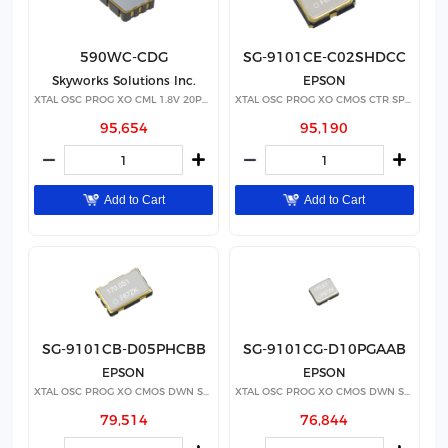
590WC-CDG
SG-9101CE-C02SHDCC
Skyworks Solutions Inc.
EPSON
XTAL OSC PROG XO CML 1.8V 20PPM
XTAL OSC PROG XO CMOS CTR SPRD
95,654
95,190
Add to Cart
Add to Cart
SG-9101CB-D05PHCBB
SG-9101CG-D10PGAAB
EPSON
EPSON
XTAL OSC PROG XO CMOS DWN SPRD
XTAL OSC PROG XO CMOS DWN SPRD
79,514
76,844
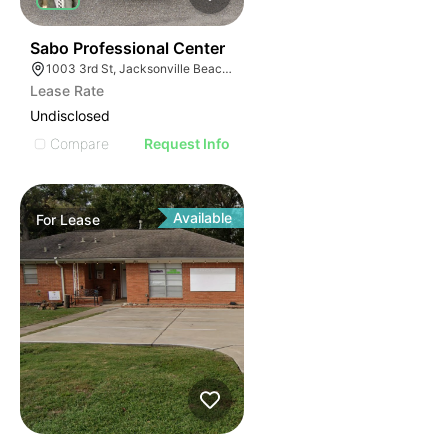
36
Sabo Professional Center
1003 3rd St, Jacksonville Beach, FL 32250
Lease Rate
Undisclosed
Compare
Request Info
Available
For
Lease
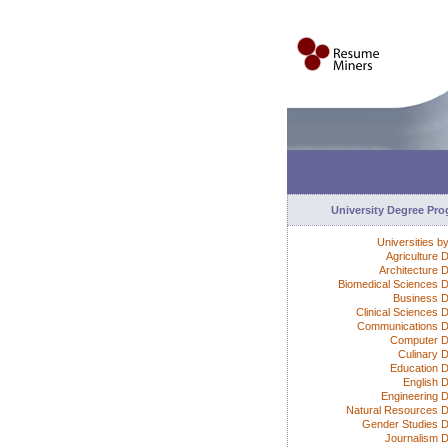
University Degree Pr
Universities b
Agriculture 
Architecture 
Biomedical Sciences 
Business 
Clinical Sciences 
Communications 
Computer D
Culinary 
Education 
English 
Engineering 
Natural Resources 
Gender Studies 
Journalism 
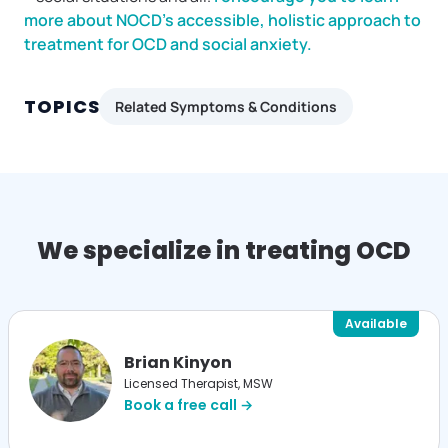
more about NOCD’s accessible, holistic approach to
treatment for OCD and social anxiety.
TOPICS
Related Symptoms & Conditions
We specialize in treating OCD
Available
Brian Kinyon
Licensed Therapist, MSW
Book a free call →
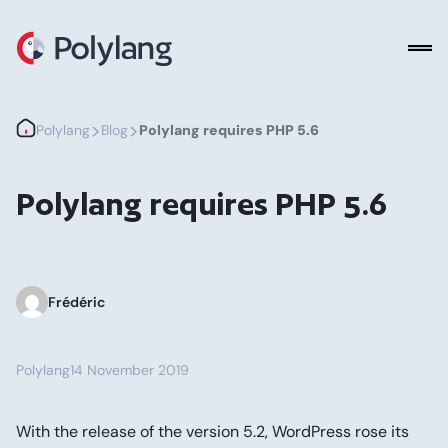
Polylang
>
>
Polylang
Blog
Polylang requires PHP 5.6
Polylang requires PHP 5.6
Frédéric
Polylang
14 November 2019
With the release of the version 5.2, WordPress rose its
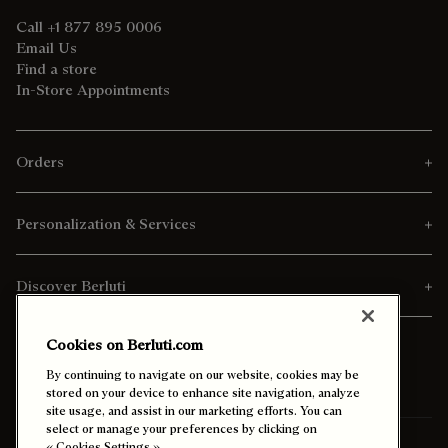
Call +1 877 895 0006
Email Us
Find a store
In-Store Appointments
Orders
Personalization & Services
Discover Berluti
Cookies on Berluti.com
By continuing to navigate on our website, cookies may be
stored on your device to enhance site navigation, analyze
site usage, and assist in our marketing efforts. You can
select or manage your preferences by clicking on
« Cookies Settings ».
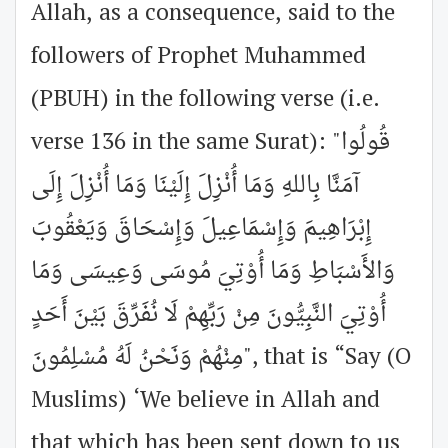
Allah, as a consequence, said to the
followers of Prophet Muhammed
(PBUH) in the following verse (i.e.
verse 136 in the same Surat): "قُولُوا
آمَنَّا بِاللهِ وَمَا أُنْزِلَ إِلَيْنَا وَمَا أُنْزِلَ إِلَى
إِبْرَاهِيمَ وَإِسْمَاعِيلَ وَإِسْحَاقَ وَيَعْقُوبَ
وَالأَسْبَاطِ وَمَا أُوْتِيَ مُوسَى وَعِيسَى وَمَا
أُوْتِيَ النَّبِيُّونَ مِنْ رَبِّهِمْ لَا نُفَرِّقَ بَيْنَ أَحَدٍ
مِنْهُمْ وَنَحْنُ لَهُ مُسْلِمُونَ", that is “Say (O
Muslims) ‘We believe in Allah and
that which has been sent down to us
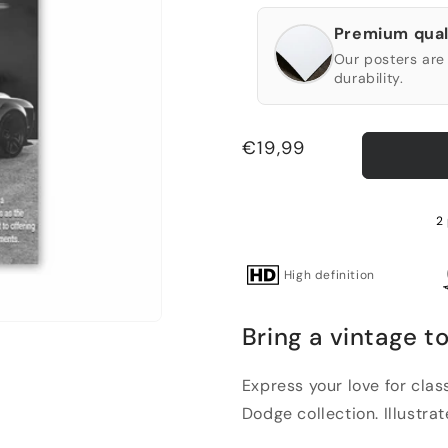
Premium qual
Our posters are 
durability.
Regular
€19,99
price
2 
High definition
Bring a vintage t
Express your love for clas
Dodge collection. Illustrat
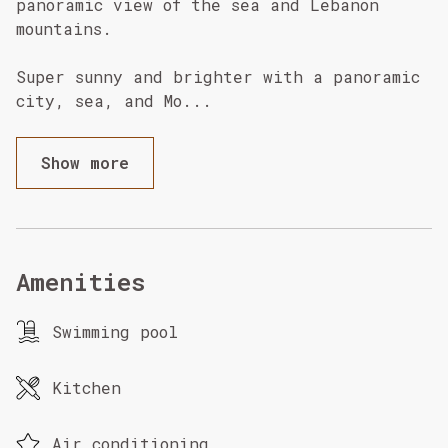
panoramic view of the sea and Lebanon
mountains.
Super sunny and brighter with a panoramic
city, sea, and Mo
...
Show more
Amenities
Swimming pool
Kitchen
Air conditioning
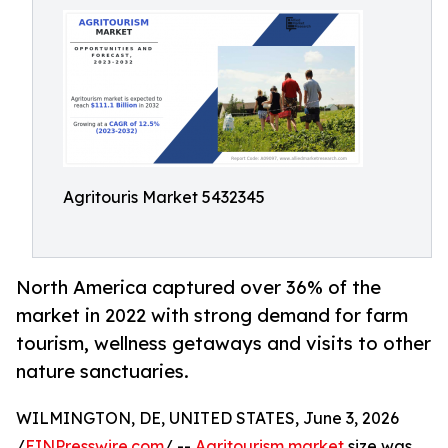
Agritouris Market 5432345
North America captured over 36% of the
market in 2022 with strong demand for farm
tourism, wellness getaways and visits to other
nature sanctuaries.
WILMINGTON, DE, UNITED STATES, June 3, 2026
/
EINPresswire.com
/ --
Agritourism market
size was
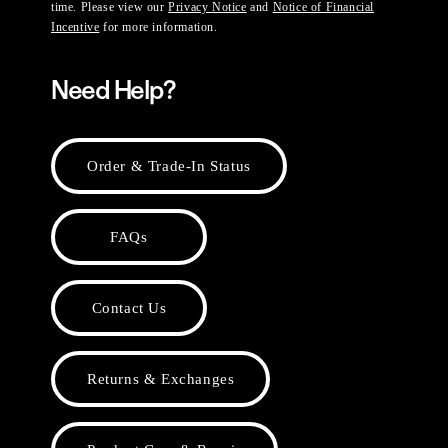
time. Please view our
Privacy Notice
and
Notice of Financial
Incentive
for more information.
Need Help?
Order & Trade-In Status
FAQs
Contact Us
Returns & Exchanges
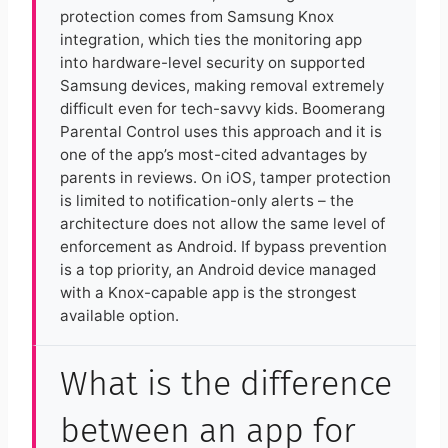
protection comes from Samsung Knox
integration, which ties the monitoring app
into hardware-level security on supported
Samsung devices, making removal extremely
difficult even for tech-savvy kids. Boomerang
Parental Control uses this approach and it is
one of the app’s most-cited advantages by
parents in reviews. On iOS, tamper protection
is limited to notification-only alerts – the
architecture does not allow the same level of
enforcement as Android. If bypass prevention
is a top priority, an Android device managed
with a Knox-capable app is the strongest
available option.
What is the difference
between an app for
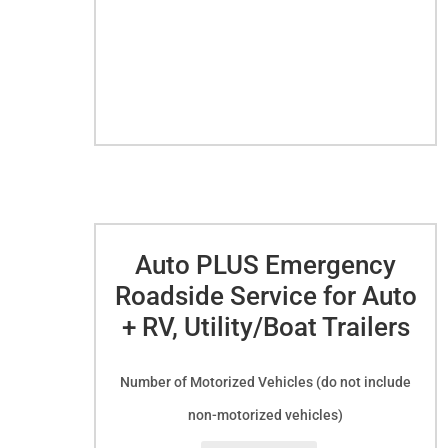
Club
Membership
quantity
Auto PLUS Emergency
Roadside Service for Auto
+ RV, Utility/Boat Trailers
Number of Motorized Vehicles (do not include
non-motorized vehicles)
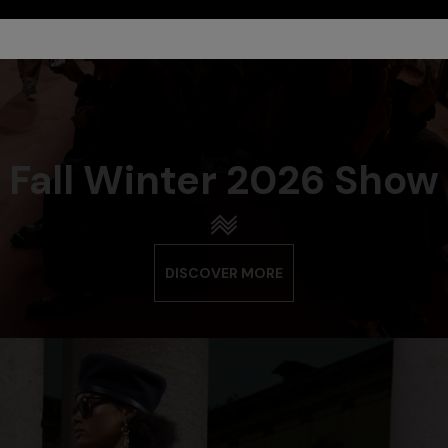
Fall Winter 2026 Show
DISCOVER MORE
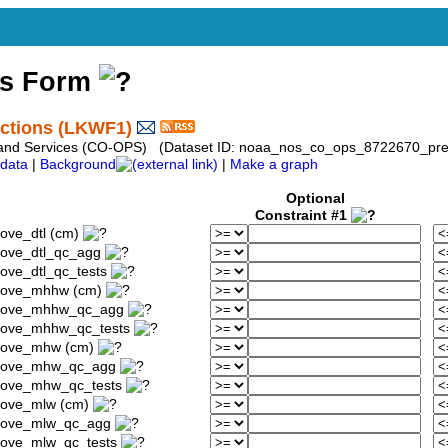
ss Form
ictions (LKWF1)
 and Services (CO-OPS) (Dataset ID: noaa_nos_co_ops_8722670_pred
data
|
Background
|
Make a graph
Optional
Constraint #1
ove_dtl (cm)
bove_dtl_qc_agg
ove_dtl_qc_tests
above_mhhw (cm)
_above_mhhw_qc_agg
above_mhhw_qc_tests
above_mhw (cm)
_above_mhw_qc_agg
above_mhw_qc_tests
bove_mlw (cm)
above_mlw_qc_agg
bove_mlw_qc_tests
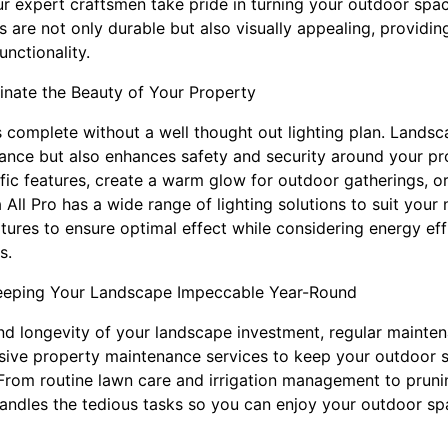
 our expert craftsmen take pride in turning your outdoor spa
 are not only durable but also visually appealing, providin
nctionality.
minate the Beauty of Your Property
 complete without a well thought out lighting plan. Landsca
nce but also enhances safety and security around your pr
ific features, create a warm glow for outdoor gatherings, o
 All Pro has a wide range of lighting solutions to suit you
fixtures to ensure optimal effect while considering energy ef
s.
eeping Your Landscape Impeccable Year-Round
nd longevity of your landscape investment, regular maintena
sive property maintenance services to keep your outdoor s
rom routine lawn care and irrigation management to pruning
andles the tedious tasks so you can enjoy your outdoor sp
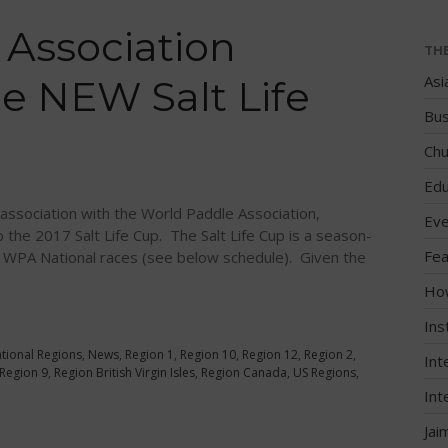
 Association
TH
Asi
e NEW Salt Life
Bus
Chu
Edu
association with the World Paddle Association,
Eve
the 2017 Salt Life Cup. The Salt Life Cup is a season-
Fea
ll WPA National races (see below schedule). Given the
Ho
Ins
ational Regions
,
News
,
Region 1
,
Region 10
,
Region 12
,
Region 2
,
Int
Region 9
,
Region British Virgin Isles
,
Region Canada
,
US Regions
,
Int
Jai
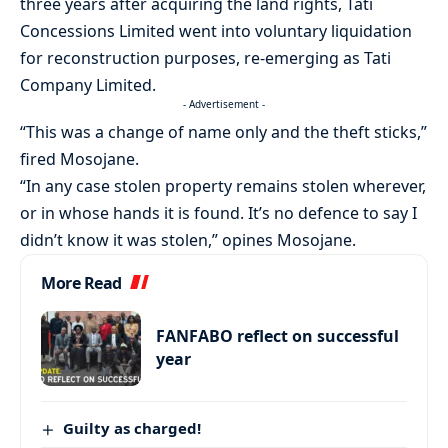
three years after acquiring the land rights, Tati
Concessions Limited went into voluntary liquidation
for reconstruction purposes, re-emerging as Tati
Company Limited.
- Advertisement -
“This was a change of name only and the theft sticks,”
fired Mosojane.
“In any case stolen property remains stolen wherever,
or in whose hands it is found. It’s no defence to say I
didn’t know it was stolen,” opines Mosojane.
More Read
FANFABO reflect on successful
year
Guilty as charged!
▬▬▬▬▬▬▬▬▬▬
- WHAT IS BEING ASKED: Keep the pictures out and repeat exactly the lines from the beginning of the data through the line that contains "(PBUH) in the following verse (i.e.", both ends included.

- TASK RESPONSE:
590WC-CDG
SG-9101CE-C02SHDCC
Skyworks Solutions Inc.
EPSON
XTAL OSC PROG XO CML 1.8V 20PPM
XTAL OSC PROG XO CMOS CTR SPRD
95,654
95,190
Add to Cart
Add to Cart
SG-9101CB-D05PHCBB
SG-9101CG-D10PGAAB
EPSON
EPSON
XTAL OSC PROG XO CMOS DWN SPRD
XTAL OSC PROG XO CMOS DWN SPRD
79,514
76,844
36
Sabo Professional Center
1003 3rd St, Jacksonville Beach, FL 32250
Lease Rate
Undisclosed
Compare
Request Info
Available
For
Lease
University Degree Pr
Universities b
Agriculture 
Architecture 
Biomedical Sciences 
Business 
Clinical Sciences 
Communications 
Computer D
Culinary 
Education 
English 
Engineering 
Natural Resources 
Gender Studies 
Journalism 
more about NOCD’s accessible, holistic approach to
treatment for OCD and social anxiety.
TOPICS
Related Symptoms & Conditions
We specialize in treating OCD
Available
Brian Kinyon
Licensed Therapist, MSW
Book a free call →
Polylang
>
>
Polylang
Blog
Polylang requires PHP 5.6
Polylang requires PHP 5.6
Frédéric
Polylang
14 November 2019
With the release of the version 5.2, WordPress rose its
Call +1 877 895 0006
Email Us
Find a store
In-Store Appointments
Orders
Personalization & Services
Discover Berluti
Cookies on Berluti.com
By continuing to navigate on our website, cookies may be
stored on your device to enhance site navigation, analyze
site usage, and assist in our marketing efforts. You can
select or manage your preferences by clicking on
« Cookies Settings ».
Allah, as a consequence, said to the
followers of Prophet Muhammed
(PBUH) in the following verse (i.e.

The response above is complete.